EXCERPTED RECORDS:
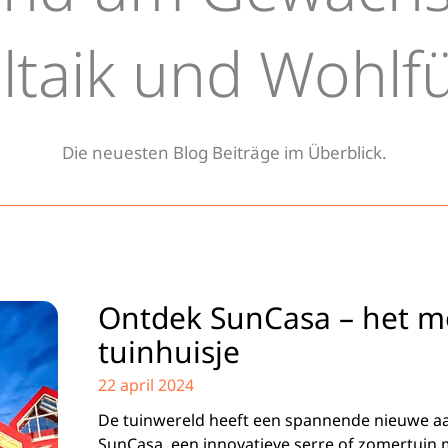
antes rund um Gewächshäuser,
ltaik und Wohlf
rtenhäuser und Pergolen
Die neuesten Blog Beiträge im Überblick.
Ontdek SunCasa – het 
tuinhuisje
22 april 2024
De tuinwereld heeft een spannende nieuwe a
SunCasa, een innovatieve serre of zomertuin m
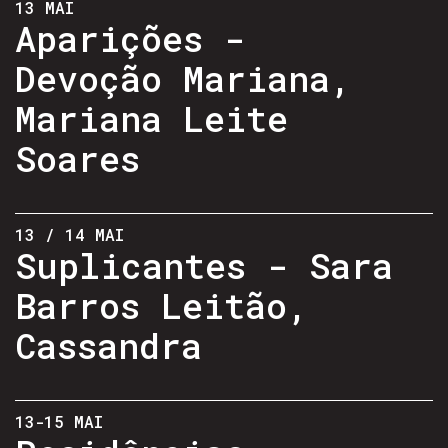
13 MAI
Aparições -
Devoção Mariana,
Mariana Leite
Soares
13 / 14 MAI
Suplicantes - Sara
Barros Leitão,
Cassandra
13-15 MAI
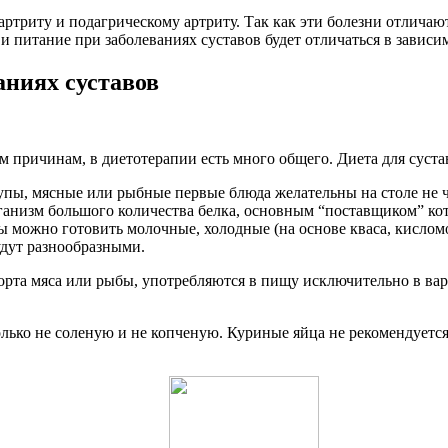
ртриту и подагрическому артриту. Так как эти болезни отличают
и питание при заболеваниях суставов будет отличаться в зависи
аниях суставов
 причинам, в диетотерапии есть много общего. Диета для суста
пы, мясные или рыбные первые блюда желательны на столе не чащ
ганизм большого количества белка, основным “поставщиком” кот
 можно готовить молочные, холодные (на основе кваса, кислом
удут разнообразными.
рта мяса или рыбы, употребляются в пищу исключительно в вар
олько не соленую и не копченую. Куриные яйца не рекомендуетс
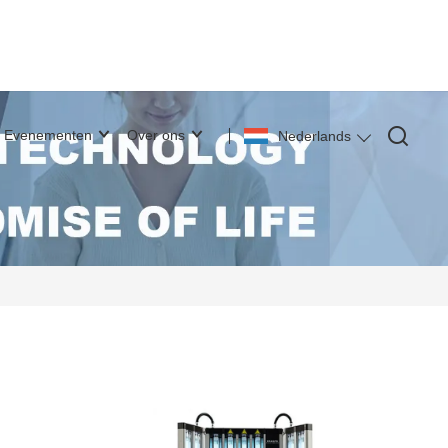
Evenementen
Over ons
Nederlands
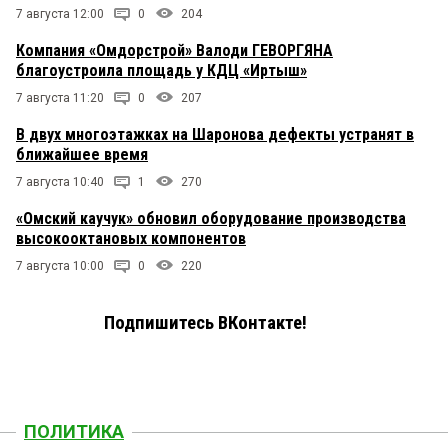
7 августа 12:00
0
204
Компания «Омдорстрой» Валоди ГЕВОРГЯНА
благоустроила площадь у КДЦ «Иртыш»
7 августа 11:20
0
207
В двух многоэтажках на Шаронова дефекты устранят в
ближайшее время
7 августа 10:40
1
270
«Омский каучук» обновил оборудование производства
высокооктановых компонентов
7 августа 10:00
0
220
Подпишитесь ВКонтакте!
ПОЛИТИКА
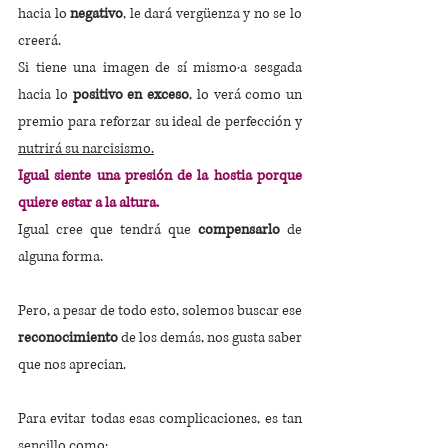
hacia lo 
negativo
, le dará vergüenza y no se lo 
creerá.
Si tiene una imagen de sí mismo·a sesgada 
hacia lo 
positivo en exceso
, lo verá como un 
premio para reforzar su ideal de perfección y 
nutrirá su narcisismo.
Igual siente una presión de la hostia porque 
quiere estar a la altura. 
Igual cree que tendrá que 
compensarlo
 de 
alguna forma.
Pero, a pesar de todo esto, solemos buscar ese 
reconocimiento
 de los demás, nos gusta saber 
que nos aprecian.
Para evitar todas esas complicaciones, es tan 
sencillo como:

TASK TO COMPLETE:
Without the pictures, copy out all the records above exactly.

PROBLEM SOLUTION:
antes rund um Gewächshäuser,
ltaik und Wohlf
rtenhäuser und Pergolen
Die neuesten Blog Beiträge im Überblick.
Ontdek SunCasa – het 
tuinhuisje
22 april 2024
De tuinwereld heeft een spannende nieuwe a
SunCasa, een innovatieve serre of zomertuin m
13 MAI
Aparições -
Devoção Mariana,
Mariana Leite
Soares
13 / 14 MAI
Suplicantes - Sara
Barros Leitão,
Cassandra
13-15 MAI
ртриту и подагрическому артриту. Так как эти болезни отличают
и питание при заболеваниях суставов будет отличаться в зависи
аниях суставов
 причинам, в диетотерапии есть много общего. Диета для суста
пы, мясные или рыбные первые блюда желательны на столе не чащ
ганизм большого количества белка, основным “поставщиком” кот
 можно готовить молочные, холодные (на основе кваса, кислом
удут разнообразными.
рта мяса или рыбы, употребляются в пищу исключительно в вар
олько не соленую и не копченую. Куриные яйца не рекомендуетс
Evenementen
Over ons
Nederlands
7 августа 12:00
0
204
Компания «Омдорстрой» Валоди ГЕВОРГЯНА
благоустроила площадь у КДЦ «Иртыш»
7 августа 11:20
0
207
В двух многоэтажках на Шаронова дефекты устранят в
ближайшее время
7 августа 10:40
1
270
«Омский каучук» обновил оборудование производства
высокооктановых компонентов
7 августа 10:00
0
220
Подпишитесь ВКонтакте!
ПОЛИТИКА
hacia lo 
negativo
, le dará vergüenza y no se lo 
creerá.
Si tiene una imagen de sí mismo·a sesgada 
hacia lo 
positivo en exceso
, lo verá como un 
premio para reforzar su ideal de perfección y 
nutrirá su narcisismo.
Igual siente una presión de la hostia porque 
quiere estar a la altura. 
Igual cree que tendrá que 
compensarlo
 de 
alguna forma.
Pero, a pesar de todo esto, solemos buscar ese 
reconocimiento
 de los demás, nos gusta saber 
que nos aprecian.
Para evitar todas esas complicaciones, es tan 
sencillo como:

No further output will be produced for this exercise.